A few questions about what you wrote.

You stated, "every pattern neuron in the hierarchy also makes reciprocal connections to a sequence neuron at the bottom level of sequence memory"

and then later on you say:

"As soon as a neuron gets promoted, it can make connections with the sequence hierarchy "

Just curious, these statements seem to be contradictory. Can you clarify when this is allowed. Did you mean to say that every 'promoted' pattern neuron makes a connection to a sequence neuron at the bottom level of the sequence memory?

Also, you state, "If a connection fails the test even once, it is immediately disconnected.

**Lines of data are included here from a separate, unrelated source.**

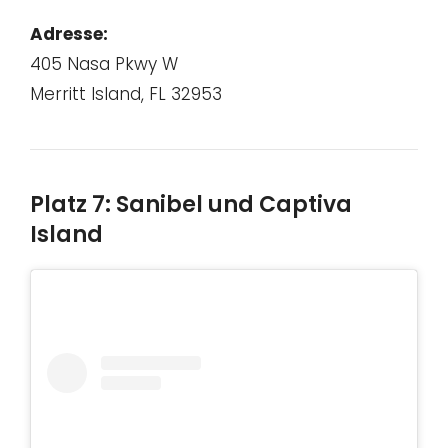
Adresse:
405 Nasa Pkwy W
Merritt Island, FL 32953
Platz 7: Sanibel und Captiva
Island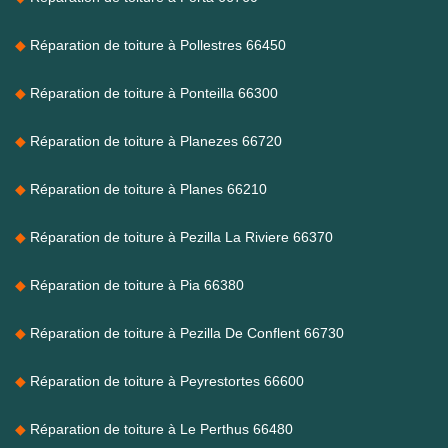
Réparation de toiture à Pollestres 66450
Réparation de toiture à Ponteilla 66300
Réparation de toiture à Planezes 66720
Réparation de toiture à Planes 66210
Réparation de toiture à Pezilla La Riviere 66370
Réparation de toiture à Pia 66380
Réparation de toiture à Pezilla De Conflent 66730
Réparation de toiture à Peyrestortes 66600
Réparation de toiture à Le Perthus 66480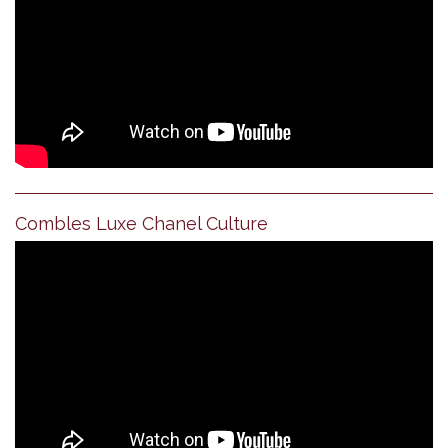
Combles Luxe Chanel Culture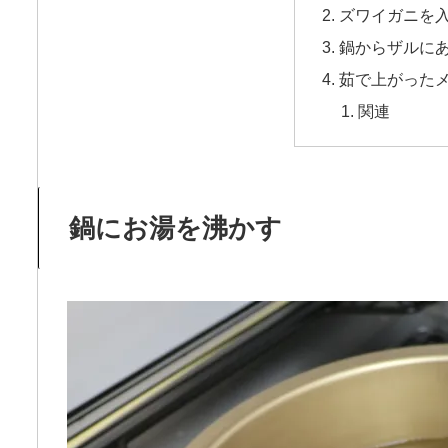
ズワイガニを
鍋からザルに
茹で上がった
関連
鍋にお湯を沸かす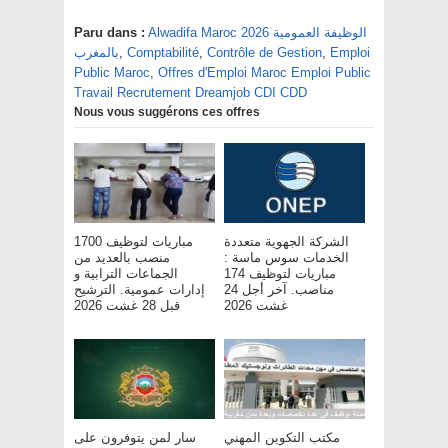
Alwadifa Maroc 2026 الوظيفة العمومية
Paru dans :
Emploi
,
Contrôle de Gestion
,
Comptabilité
,
بالمغرب
Public Maroc
,
Offres d'Emploi Maroc Emploi Public
Travail Recrutement Dreamjob CDI CDD
Nous vous suggérons ces offres
الشركة الجهوية متعددة
مباريات لتوظيف 1700
الخدمات سوس ماسة :
منصب بالعديد من
مباريات لتوظيف 174
الجماعات الترابية و
مناصب. آخر أجل 24
إدارات عمومية. الترشيح
غشت 2026
قبل 28 غشت 2026
مكتب التكوين المهني
سار لمن يتوفرون على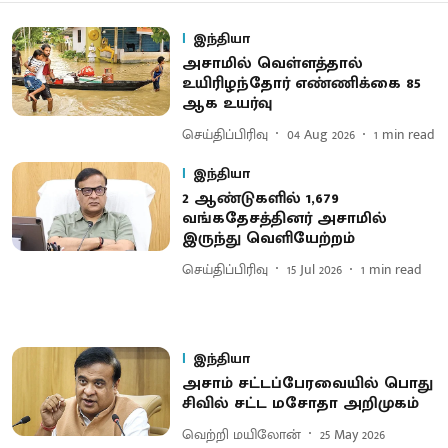
இந்தியா
அசாமில் வெள்ளத்தால்
உயிரிழந்தோர் எண்ணிக்கை 85
ஆக உயர்வு
செய்திப்பிரிவு
04 Aug 2026
1
min read
இந்தியா
2 ஆண்டுகளில் 1,679
வங்கதேசத்தினர் அசாமில்
இருந்து வெளியேற்றம்
செய்திப்பிரிவு
15 Jul 2026
1
min read
இந்தியா
அசாம் சட்டப்பேரவையில் பொது
சிவில் சட்ட மசோதா அறிமுகம்
வெற்றி மயிலோன்
25 May 2026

Failed inputs are quickly resurrected and retried randomly"

Can you clarify what 'test' is being done? So if a pattern neuron has two inputs connected and a signal comes across one input, but there is no 'concurrent' signal from the other input(is this the test?), then BOTH are disconnected.

Louis Savain said...

Hi Owen,

Sorry, I don't think I understand your objection to real time pattern pruning.

Louis Savain said...

Hi Da Fo,

You write:

Just curious, these statements seem to be contradictory. Can you clarify when this is allowed. Did you mean to say that every 'promoted' pattern neuron makes a connection to a sequence neuron at the bottom level of the sequence memory?

Well, in the brain, the feedback pathways from sequence memory to pattern neurons are wired at birth even though the connections to the sequence nodes are not yet made. In a computer program, both feedforward and feedback connections should be made only after a pattern neuron is promoted in order to save resources.

Also, you state, "If a connection fails the test even once, it is immediately disconnected. Failed inputs are quickly resurrected and retried randomly"

Can you clarify what 'test' is being done? So if a pattern neuron has two inputs connected and a signal comes across one input, but there is no 'concurrent' signal from the other input(is this the test?), then BOTH are disconnected.


Good point. I copied and pasted that part of the article from a document that I wrote a long time ago.

The test is a concurrency test.

I used to disconnect both input connections to a pattern neuron as soon as the test failed. Then I quickly realized that it was not necessary. Here's what I do now in my own experimental program.

1. Connect every sensor to a pattern neuron at the bottom level. This is the first and permanent connection to the neuron.

2. Make random connections from the sensors to the pattern neurons at the bottom level. These are trial connections. Note: Make sure that no sensor makes more than one connection to the same pattern neuron.

3. Perform the concurrency test only when the first connection fires. Do it 10 times. If the test fails just once, disconnect the trial connection only and reconnect it elsewhere. If the test is passed, the neuron is promoted.

In my own experiment, I have a function that wakes up every once in a while and makes random connections if needed. Also, if you have a fast computer, you can test more than 2 connections per pattern neuron at once. This makes for extremely fast learning. Just make sure you disconnect all other connections (if any) as soon as the neuron is promoted.

I hope this helps.

owen said...

Its not an objection. Just saying that if you prune in real time you might lose some patterns that take longer to form.